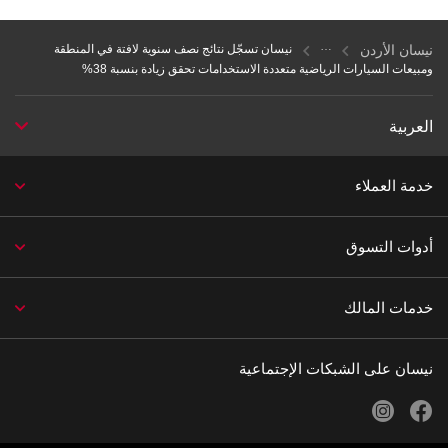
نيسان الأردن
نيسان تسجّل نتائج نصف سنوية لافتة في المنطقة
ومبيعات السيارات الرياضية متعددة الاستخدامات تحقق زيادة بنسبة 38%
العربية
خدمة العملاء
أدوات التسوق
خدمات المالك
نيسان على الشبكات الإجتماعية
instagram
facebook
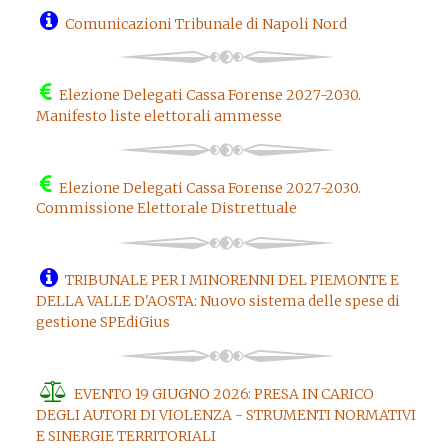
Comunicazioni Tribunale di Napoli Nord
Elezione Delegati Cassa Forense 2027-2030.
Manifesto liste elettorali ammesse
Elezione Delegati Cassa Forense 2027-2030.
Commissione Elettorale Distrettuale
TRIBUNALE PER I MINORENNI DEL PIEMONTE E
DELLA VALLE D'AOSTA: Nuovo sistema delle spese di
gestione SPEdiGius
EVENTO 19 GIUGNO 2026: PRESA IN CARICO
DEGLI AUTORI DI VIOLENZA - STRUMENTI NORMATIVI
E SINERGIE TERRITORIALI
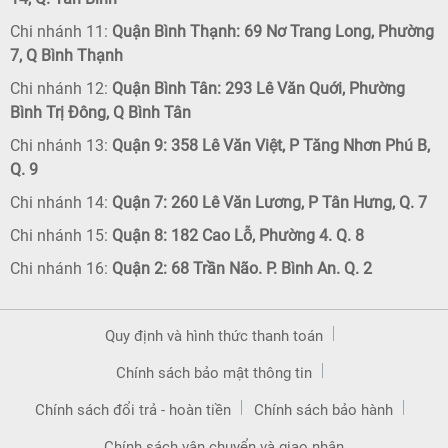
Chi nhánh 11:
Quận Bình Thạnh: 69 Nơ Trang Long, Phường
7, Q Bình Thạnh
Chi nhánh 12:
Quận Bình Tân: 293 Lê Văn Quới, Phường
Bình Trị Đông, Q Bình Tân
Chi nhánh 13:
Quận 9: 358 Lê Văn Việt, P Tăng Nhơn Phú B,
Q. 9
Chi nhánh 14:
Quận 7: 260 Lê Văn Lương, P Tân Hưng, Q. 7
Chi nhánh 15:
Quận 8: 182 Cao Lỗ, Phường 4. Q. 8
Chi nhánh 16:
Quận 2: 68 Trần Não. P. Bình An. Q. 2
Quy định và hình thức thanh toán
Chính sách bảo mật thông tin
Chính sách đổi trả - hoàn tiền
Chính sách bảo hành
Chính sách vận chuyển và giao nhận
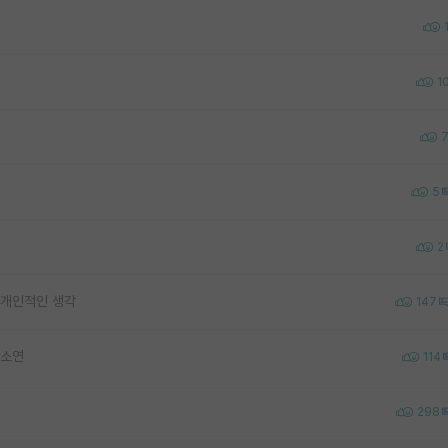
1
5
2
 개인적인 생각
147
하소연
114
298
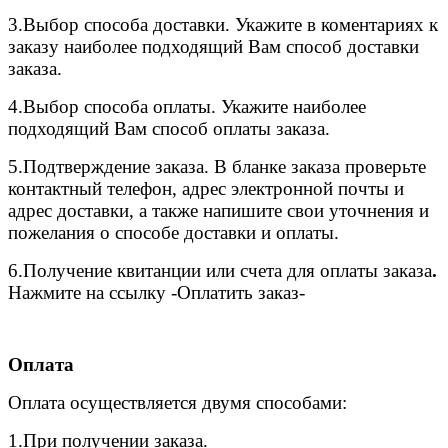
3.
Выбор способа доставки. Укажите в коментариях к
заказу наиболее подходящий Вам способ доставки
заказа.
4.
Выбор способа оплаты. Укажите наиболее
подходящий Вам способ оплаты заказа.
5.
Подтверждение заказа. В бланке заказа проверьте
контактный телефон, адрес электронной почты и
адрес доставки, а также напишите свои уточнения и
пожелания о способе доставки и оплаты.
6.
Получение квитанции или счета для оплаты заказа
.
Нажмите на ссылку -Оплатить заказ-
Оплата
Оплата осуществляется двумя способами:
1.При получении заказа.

▸ **What you are asked to do**:
The records above are to be duplicated exactly, pictures left out.

▸ **Exercise answer**:
نيسان الأردن
نيسان تسجّل نتائج نصف سنوية لافتة في المنطقة
ومبيعات السيارات الرياضية متعددة الاستخدامات تحقق زيادة بنسبة 38%
العربية
خدمة العملاء
أدوات التسوق
خدمات المالك
نيسان على الشبكات الإجتماعية
instagram
facebook
Comunicazioni Tribunale di Napoli Nord
Elezione Delegati Cassa Forense 2027-2030.
Manifesto liste elettorali ammesse
Elezione Delegati Cassa Forense 2027-2030.
Commissione Elettorale Distrettuale
TRIBUNALE PER I MINORENNI DEL PIEMONTE E
DELLA VALLE D'AOSTA: Nuovo sistema delle spese di
gestione SPEdiGius
EVENTO 19 GIUGNO 2026: PRESA IN CARICO
DEGLI AUTORI DI VIOLENZA - STRUMENTI NORMATIVI
E SINERGIE TERRITORIALI
Chi nhánh 11:
Quận Bình Thạnh: 69 Nơ Trang Long, Phường
7, Q Bình Thạnh
Chi nhánh 12:
Quận Bình Tân: 293 Lê Văn Quới, Phường
Bình Trị Đông, Q Bình Tân
Chi nhánh 13:
Quận 9: 358 Lê Văn Việt, P Tăng Nhơn Phú B,
Q. 9
Chi nhánh 14:
Quận 7: 260 Lê Văn Lương, P Tân Hưng, Q. 7
Chi nhánh 15:
Quận 8: 182 Cao Lỗ, Phường 4. Q. 8
Chi nhánh 16:
Quận 2: 68 Trần Não. P. Bình An. Q. 2
Quy định và hình thức thanh toán
Chính sách bảo mật thông tin
Chính sách đổi trả - hoàn tiền
Chính sách bảo hành
Chính sách vận chuyển và giao nhận
1
5
2
 개인적인 생각
147
하소연
114
298
3.
Выбор способа доставки. Укажите в коментариях к
заказу наиболее подходящий Вам способ доставки
заказа.
4.
Выбор способа оплаты. Укажите наиболее
подходящий Вам способ оплаты заказа.
5.
Подтверждение заказа. В бланке заказа проверьте
контактный телефон, адрес электронной почты и
адрес доставки, а также напишите свои уточнения и
пожелания о способе доставки и оплаты.
6.
Получение квитанции или счета для оплаты заказа
.
Нажмите на ссылку -Оплатить заказ-
Оплата
Оплата осуществляется двумя способами:
1.При получении заказа.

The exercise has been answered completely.